**Stored entries:**
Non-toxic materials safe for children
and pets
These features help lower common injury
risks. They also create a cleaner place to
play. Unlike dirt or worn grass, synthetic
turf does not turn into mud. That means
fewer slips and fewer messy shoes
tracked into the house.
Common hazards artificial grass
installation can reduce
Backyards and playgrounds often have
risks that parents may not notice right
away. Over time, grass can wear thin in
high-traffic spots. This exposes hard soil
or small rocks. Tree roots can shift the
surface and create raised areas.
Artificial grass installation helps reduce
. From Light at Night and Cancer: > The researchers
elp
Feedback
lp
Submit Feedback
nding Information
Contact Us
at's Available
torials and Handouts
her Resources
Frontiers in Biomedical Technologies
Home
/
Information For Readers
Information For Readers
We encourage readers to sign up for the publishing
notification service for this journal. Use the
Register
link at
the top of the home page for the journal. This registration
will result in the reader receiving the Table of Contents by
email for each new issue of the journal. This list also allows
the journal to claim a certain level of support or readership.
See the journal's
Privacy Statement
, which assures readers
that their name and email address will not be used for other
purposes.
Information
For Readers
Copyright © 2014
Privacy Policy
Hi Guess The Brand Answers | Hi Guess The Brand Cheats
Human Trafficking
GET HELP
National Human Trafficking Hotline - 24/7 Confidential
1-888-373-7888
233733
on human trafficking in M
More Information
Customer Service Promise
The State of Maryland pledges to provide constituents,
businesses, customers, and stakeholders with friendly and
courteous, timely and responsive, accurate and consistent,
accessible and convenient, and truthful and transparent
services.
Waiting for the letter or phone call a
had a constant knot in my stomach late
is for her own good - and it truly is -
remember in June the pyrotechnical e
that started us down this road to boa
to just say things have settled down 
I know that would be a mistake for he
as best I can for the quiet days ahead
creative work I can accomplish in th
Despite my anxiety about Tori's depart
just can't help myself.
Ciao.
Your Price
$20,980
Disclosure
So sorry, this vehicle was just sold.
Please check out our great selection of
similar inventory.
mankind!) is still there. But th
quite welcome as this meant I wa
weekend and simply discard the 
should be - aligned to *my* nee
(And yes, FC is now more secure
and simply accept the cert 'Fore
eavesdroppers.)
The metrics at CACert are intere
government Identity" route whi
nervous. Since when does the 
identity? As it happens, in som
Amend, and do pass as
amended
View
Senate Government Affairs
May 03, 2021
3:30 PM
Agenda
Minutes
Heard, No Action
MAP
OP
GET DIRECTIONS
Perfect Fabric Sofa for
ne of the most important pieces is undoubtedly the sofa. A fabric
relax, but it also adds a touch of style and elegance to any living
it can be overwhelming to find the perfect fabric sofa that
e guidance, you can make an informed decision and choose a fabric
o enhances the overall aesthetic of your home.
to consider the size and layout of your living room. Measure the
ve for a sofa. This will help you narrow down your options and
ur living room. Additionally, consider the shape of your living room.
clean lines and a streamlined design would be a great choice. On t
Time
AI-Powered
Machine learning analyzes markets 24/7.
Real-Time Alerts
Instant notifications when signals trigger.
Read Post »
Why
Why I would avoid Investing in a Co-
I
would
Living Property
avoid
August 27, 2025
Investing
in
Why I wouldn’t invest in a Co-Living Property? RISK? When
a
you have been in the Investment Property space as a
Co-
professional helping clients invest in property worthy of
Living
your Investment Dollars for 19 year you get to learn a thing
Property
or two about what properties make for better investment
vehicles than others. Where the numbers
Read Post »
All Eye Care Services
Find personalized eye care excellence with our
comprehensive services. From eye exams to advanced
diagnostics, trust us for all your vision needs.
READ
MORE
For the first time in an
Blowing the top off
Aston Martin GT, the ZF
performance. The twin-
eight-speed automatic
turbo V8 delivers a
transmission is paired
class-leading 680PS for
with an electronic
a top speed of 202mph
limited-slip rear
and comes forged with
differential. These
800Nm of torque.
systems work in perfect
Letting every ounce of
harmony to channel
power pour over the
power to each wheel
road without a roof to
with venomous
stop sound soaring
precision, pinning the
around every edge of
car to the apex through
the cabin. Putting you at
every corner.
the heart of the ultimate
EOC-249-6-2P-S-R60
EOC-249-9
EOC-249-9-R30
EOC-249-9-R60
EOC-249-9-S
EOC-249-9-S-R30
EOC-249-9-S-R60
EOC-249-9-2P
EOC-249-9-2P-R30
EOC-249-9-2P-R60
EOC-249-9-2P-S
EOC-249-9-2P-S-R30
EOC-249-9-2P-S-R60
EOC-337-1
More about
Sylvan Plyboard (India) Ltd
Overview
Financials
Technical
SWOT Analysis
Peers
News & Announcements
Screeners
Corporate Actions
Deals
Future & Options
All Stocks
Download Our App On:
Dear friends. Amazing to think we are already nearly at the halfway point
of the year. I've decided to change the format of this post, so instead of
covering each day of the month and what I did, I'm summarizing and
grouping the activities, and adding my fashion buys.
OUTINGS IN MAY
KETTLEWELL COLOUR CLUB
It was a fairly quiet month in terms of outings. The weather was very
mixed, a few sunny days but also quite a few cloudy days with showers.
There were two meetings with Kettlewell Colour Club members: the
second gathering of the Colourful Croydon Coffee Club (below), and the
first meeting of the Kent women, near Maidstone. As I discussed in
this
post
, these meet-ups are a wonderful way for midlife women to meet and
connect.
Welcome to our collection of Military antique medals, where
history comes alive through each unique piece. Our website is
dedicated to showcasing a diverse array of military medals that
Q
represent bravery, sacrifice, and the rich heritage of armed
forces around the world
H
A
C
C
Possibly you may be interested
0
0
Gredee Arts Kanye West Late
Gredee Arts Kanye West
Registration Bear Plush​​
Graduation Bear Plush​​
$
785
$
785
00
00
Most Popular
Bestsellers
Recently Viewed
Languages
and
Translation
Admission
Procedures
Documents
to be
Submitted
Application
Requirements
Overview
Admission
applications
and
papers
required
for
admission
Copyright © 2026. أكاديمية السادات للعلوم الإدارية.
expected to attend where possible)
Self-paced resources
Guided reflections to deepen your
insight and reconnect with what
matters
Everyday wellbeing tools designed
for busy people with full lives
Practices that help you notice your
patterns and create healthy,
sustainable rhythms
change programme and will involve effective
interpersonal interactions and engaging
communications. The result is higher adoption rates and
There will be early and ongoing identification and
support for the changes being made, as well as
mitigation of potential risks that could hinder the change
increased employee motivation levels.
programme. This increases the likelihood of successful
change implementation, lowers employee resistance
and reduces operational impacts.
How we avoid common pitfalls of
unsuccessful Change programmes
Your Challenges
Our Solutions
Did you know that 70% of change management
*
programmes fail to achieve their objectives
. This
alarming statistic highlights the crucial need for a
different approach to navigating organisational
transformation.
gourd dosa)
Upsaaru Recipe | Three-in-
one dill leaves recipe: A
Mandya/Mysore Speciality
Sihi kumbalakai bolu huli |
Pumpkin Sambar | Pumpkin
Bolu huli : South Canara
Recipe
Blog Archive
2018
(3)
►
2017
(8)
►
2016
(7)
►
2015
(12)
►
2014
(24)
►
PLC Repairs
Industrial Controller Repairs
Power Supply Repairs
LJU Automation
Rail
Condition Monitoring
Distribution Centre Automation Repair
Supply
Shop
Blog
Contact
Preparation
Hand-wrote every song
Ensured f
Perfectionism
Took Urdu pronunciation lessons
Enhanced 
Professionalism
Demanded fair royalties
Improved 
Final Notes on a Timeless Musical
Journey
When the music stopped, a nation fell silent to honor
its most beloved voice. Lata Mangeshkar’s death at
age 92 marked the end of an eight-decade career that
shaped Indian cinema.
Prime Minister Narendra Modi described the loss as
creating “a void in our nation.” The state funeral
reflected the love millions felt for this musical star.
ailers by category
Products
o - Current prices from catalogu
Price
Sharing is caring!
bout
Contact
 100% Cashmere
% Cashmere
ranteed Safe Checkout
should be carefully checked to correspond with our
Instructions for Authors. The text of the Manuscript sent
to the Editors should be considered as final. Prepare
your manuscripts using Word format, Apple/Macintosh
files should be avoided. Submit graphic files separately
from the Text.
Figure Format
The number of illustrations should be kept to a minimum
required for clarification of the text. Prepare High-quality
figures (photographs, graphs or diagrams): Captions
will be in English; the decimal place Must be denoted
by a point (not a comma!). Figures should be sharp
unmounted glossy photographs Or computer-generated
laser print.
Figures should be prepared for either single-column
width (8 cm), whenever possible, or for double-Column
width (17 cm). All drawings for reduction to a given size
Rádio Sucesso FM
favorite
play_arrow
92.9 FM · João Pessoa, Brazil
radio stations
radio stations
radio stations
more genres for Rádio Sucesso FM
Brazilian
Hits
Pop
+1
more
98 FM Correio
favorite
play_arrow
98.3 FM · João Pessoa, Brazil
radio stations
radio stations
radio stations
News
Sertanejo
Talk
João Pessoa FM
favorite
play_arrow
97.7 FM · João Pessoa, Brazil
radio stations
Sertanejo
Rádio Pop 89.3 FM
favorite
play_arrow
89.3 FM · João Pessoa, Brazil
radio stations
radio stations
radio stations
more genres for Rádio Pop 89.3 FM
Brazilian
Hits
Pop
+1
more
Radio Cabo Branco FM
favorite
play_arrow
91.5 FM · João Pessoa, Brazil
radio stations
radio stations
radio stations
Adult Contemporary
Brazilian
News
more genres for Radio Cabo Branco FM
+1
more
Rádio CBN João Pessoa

**Problem details:** From the records above, extract exactly and only the lines that begin at the line with "Sylvan Plyboard (India) Ltd" and stop after the line with "increased employee motivation levels.".

**Task result:**
Sylvan Plyboard (India) Ltd
Overview
Financials
Technical
SWOT Analysis
Peers
News & Announcements
Screeners
Corporate Actions
Deals
Future & Options
All Stocks
Download Our App On:
Dear friends. Amazing to think we are already nearly at the halfway point
of the year. I've decided to change the format of this post, so instead of
covering each day of the month and what I did, I'm summarizing and
grouping the activities, and adding my fashion buys.
OUTINGS IN MAY
KETTLEWELL COLOUR CLUB
It was a fairly quiet month in terms of outings. The weather was very
mixed, a few sunny days but also quite a few cloudy days with showers.
There were two meetings with Kettlewell Colour Club members: the
second gathering of the Colourful Croydon Coffee Club (below), and the
first meeting of the Kent women, near Maidstone. As I discussed in
this
post
, these meet-ups are a wonderful way for midlife women to meet and
connect.
Welcome to our collection of Military antique medals, where
history comes alive through each unique piece. Our website is
dedicated to showcasing a diverse array of military medals that
Q
represent bravery, sacrifice, and the rich heritage of armed
forces around the world
H
A
C
C
Possibly you may be interested
0
0
Gredee Arts Kanye West Late
Gredee Arts Kanye West
Registration Bear Plush​​
Graduation Bear Plush​​
$
785
$
785
00
00
Most Popular
Bestsellers
Recently Viewed
Languages
and
Translation
Admission
Procedures
Documents
to be
Submitted
Application
Requirements
Overview
Admission
applications
and
papers
required
for
admission
Copyright © 2026. أكاديمية السادات للعلوم الإدارية.
expected to attend where possible)
Self-paced resources
Guided reflections to deepen your
insight and reconnect with what
matters
Everyday wellbeing tools designed
for busy people with full lives
Practices that help you notice your
patterns and create healthy,
sustainable rhythms
change programme and will involve effective
interpersonal interactions and engaging
communications. The result is higher adoption rates and
There will be early and ongoing identification and
support for the changes being made, as well as
mitigation of potential risks that could hinder the change
increased employee motivation levels.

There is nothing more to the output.